• Required work
Give all of the data below again exactly, and drop the images.

[Data for review Boundary: Start]

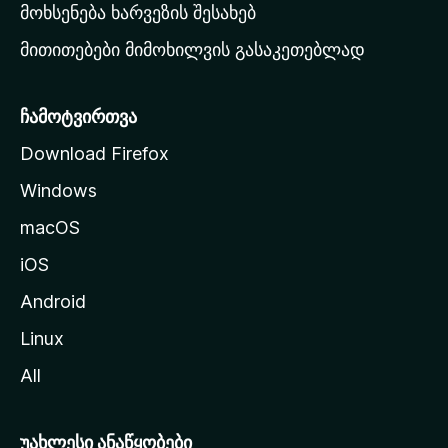
რ
მოხსენება ხარვეზის შესახებ
გ
მითითებები მიმოხილვის გასაკეთებლად
ვ
ე
რ
ჩამოტვირთვა
დ
Download Firefox
ზ
Windows
ე
გ
macOS
ა
iOS
დ
ა
Android
ს
Linux
ვ
All
ლ
ა
უახლესი ანაწყობები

[Data for review Boundary: End]

• Written solution
რ
მოხსენება ხარვეზის შესახებ
გ
მითითებები მიმოხილვის გასაკეთებლად
ვ
ე
რ
ჩამოტვირთვა
დ
Download Firefox
ზ
Windows
ე
გ
macOS
ა
iOS
დ
ა
Android
ს
Linux
ვ
All
ლ
ა
უახლესი ანაწყობები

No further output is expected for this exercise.